Every record below should be transcribed exactly. Omit the images.

__________

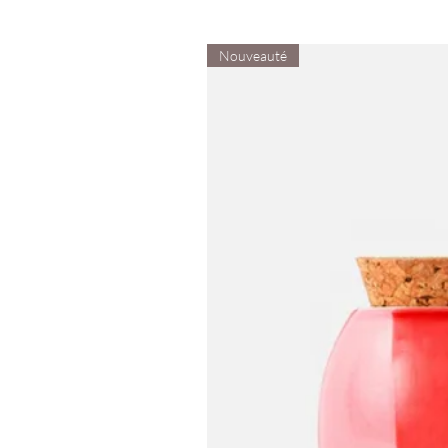
Nouveauté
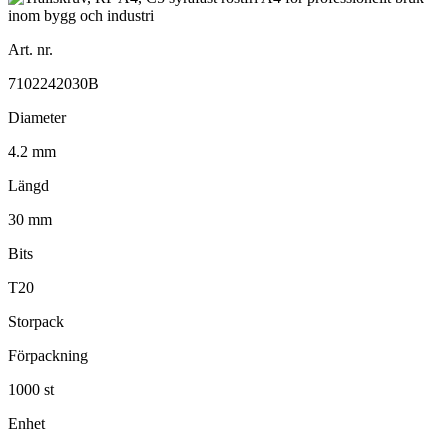
Art. nr.
7102242030B
Diameter
4.2 mm
Längd
30 mm
Bits
T20
Storpack
Förpackning
1000 st
Enhet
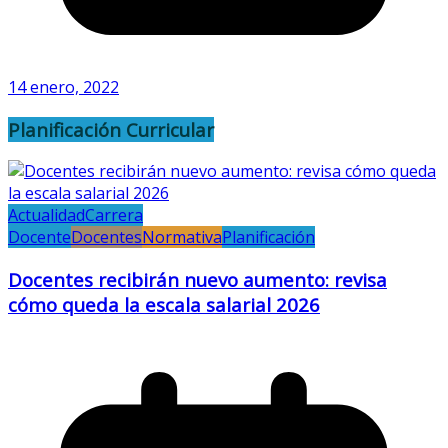
14 enero, 2022
Planificación Curricular
Actualidad
Carrera
Docente
Docentes
Normativa
Planificación
Docentes recibirán nuevo aumento: revisa
cómo queda la escala salarial 2026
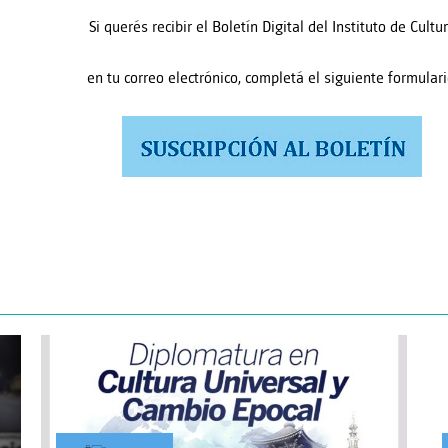
Si querés recibir el Boletín Digital del Instituto de Cultu
en tu correo electrónico, completá el siguiente formulari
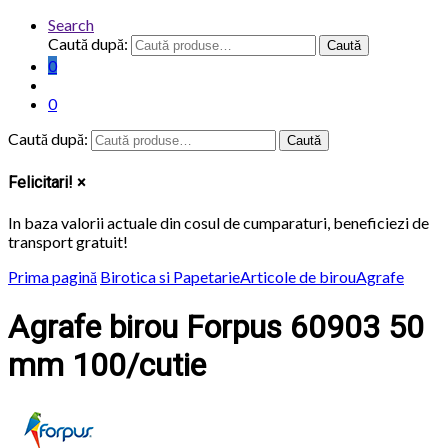
Search
Caută după:
Caută
0
0
Caută după:
Caută
Felicitari!
×
In baza valorii actuale din cosul de cumparaturi, beneficiezi de
transport
gratuit
!
Prima pagină
Birotica si Papetarie
Articole de birou
Agrafe
Agrafe birou Forpus 60903 50
mm 100/cutie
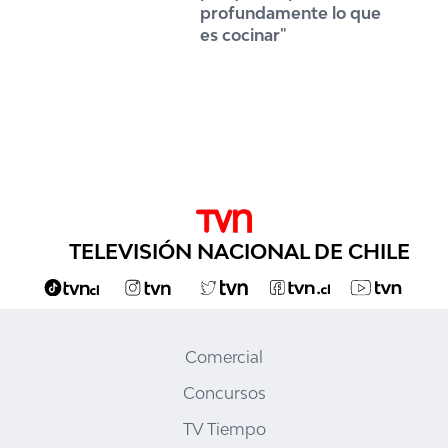
profundamente lo que
es cocinar"
TELEVISIÓN NACIONAL DE CHILE
Comercial
Concursos
TV Tiempo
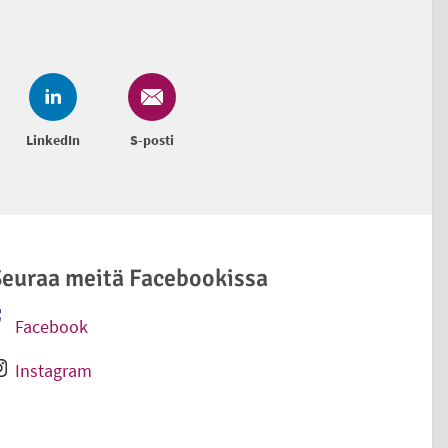
LinkedIn
S-posti
euraa meitä Facebookissa
Facebook
Ulkoinen linkki
Instagram
Ulkoinen linkki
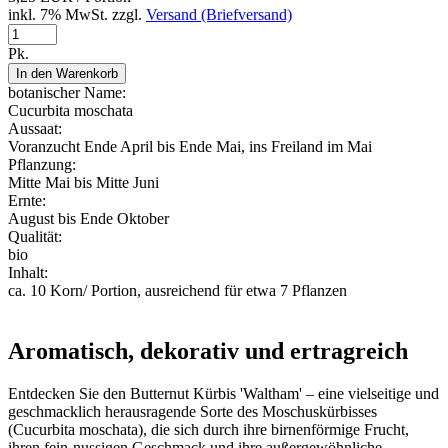
inkl. 7% MwSt. zzgl.
Versand (Briefversand)
Pk.
In den Warenkorb
botanischer Name:
Cucurbita moschata
Aussaat:
Voranzucht Ende April bis Ende Mai, ins Freiland im Mai
Pflanzung:
Mitte Mai bis Mitte Juni
Ernte:
August bis Ende Oktober
Qualität:
bio
Inhalt:
ca. 10 Korn/ Portion, ausreichend für etwa 7 Pflanzen
Aromatisch, dekorativ und ertragreich
Entdecken Sie den Butternut Kürbis 'Waltham' – eine vielseitige und
geschmacklich herausragende Sorte des Moschuskürbisses
(Cucurbita moschata), die sich durch ihre birnenförmige Frucht,
ihren fein-nussigen Geschmack und ihre außergewöhnliche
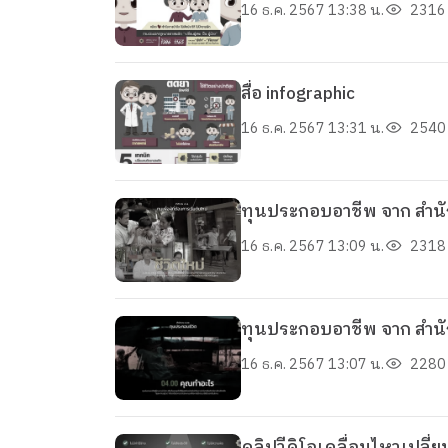
16 ธ.ค. 2567 13:38 น.
2316 
สื่อ infographic
16 ธ.ค. 2567 13:31 น.
2540 
ทุนประกอบอาชีพ จาก สำนั
16 ธ.ค. 2567 13:09 น.
2318 
ทุนประกอบอาชีพ จาก สำนั
16 ธ.ค. 2567 13:07 น.
2280 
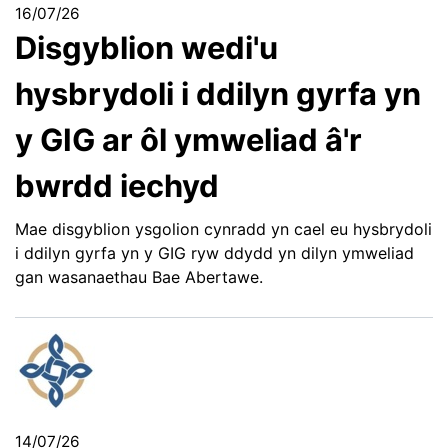
16/07/26
Disgyblion wedi'u
hysbrydoli i ddilyn gyrfa yn
y GIG ar ôl ymweliad â'r
bwrdd iechyd
Mae disgyblion ysgolion cynradd yn cael eu hysbrydoli
i ddilyn gyrfa yn y GIG ryw ddydd yn dilyn ymweliad
gan wasanaethau Bae Abertawe.
14/07/26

__________

**Answer space**.
Nouveauté
Art. nr.
7102242030B
Diameter
4.2 mm
Längd
30 mm
Bits
T20
Storpack
Förpackning
1000 st
Enhet
14 enero, 2022
Planificación Curricular
Actualidad
Carrera
Docente
Docentes
Normativa
Planificación
Docentes recibirán nuevo aumento: revisa
cómo queda la escala salarial 2026
Si querés recibir el Boletín Digital del Instituto de Cultu
en tu correo electrónico, completá el siguiente formulari
Search
Caută după:
Caută
0
0
Caută după:
Caută
Felicitari!
×
In baza valorii actuale din cosul de cumparaturi, beneficiezi de
transport
gratuit
!
Prima pagină
Birotica si Papetarie
Articole de birou
Agrafe
Agrafe birou Forpus 60903 50
mm 100/cutie
profundamente lo que
es cocinar"
TELEVISIÓN NACIONAL DE CHILE
Comercial
Concursos
TV Tiempo
LinkedIn
S-posti
euraa meitä Facebookissa
Facebook
Ulkoinen linkki
Instagram
Ulkoinen linkki
inkl. 7% MwSt. zzgl.
Versand (Briefversand)
Pk.
In den Warenkorb
botanischer Name:
Cucurbita moschata
Aussaat:
Voranzucht Ende April bis Ende Mai, ins Freiland im Mai
Pflanzung:
Mitte Mai bis Mitte Juni
Ernte:
August bis Ende Oktober
Qualität:
bio
Inhalt:
ca. 10 Korn/ Portion, ausreichend für etwa 7 Pflanzen
Aromatisch, dekorativ und ertragreich
Entdecken Sie den Butternut Kürbis 'Waltham' – eine vielseitige und
geschmacklich herausragende Sorte des Moschuskürbisses
(Cucurbita moschata), die sich durch ihre birnenförmige Frucht,
ihren fein-nussigen Geschmack und ihre außergewöhnliche
16 ธ.ค. 2567 13:38 น.
2316 
สื่อ infographic
16 ธ.ค. 2567 13:31 น.
2540 
ทุนประกอบอาชีพ จาก สำนั
16 ธ.ค. 2567 13:09 น.
2318 
ทุนประกอบอาชีพ จาก สำนั
16 ธ.ค. 2567 13:07 น.
2280 
16/07/26
Disgyblion wedi'u
hysbrydoli i ddilyn gyrfa yn
y GIG ar ôl ymweliad â'r
bwrdd iechyd
Mae disgyblion ysgolion cynradd yn cael eu hysbrydoli
i ddilyn gyrfa yn y GIG ryw ddydd yn dilyn ymweliad
gan wasanaethau Bae Abertawe.
14/07/26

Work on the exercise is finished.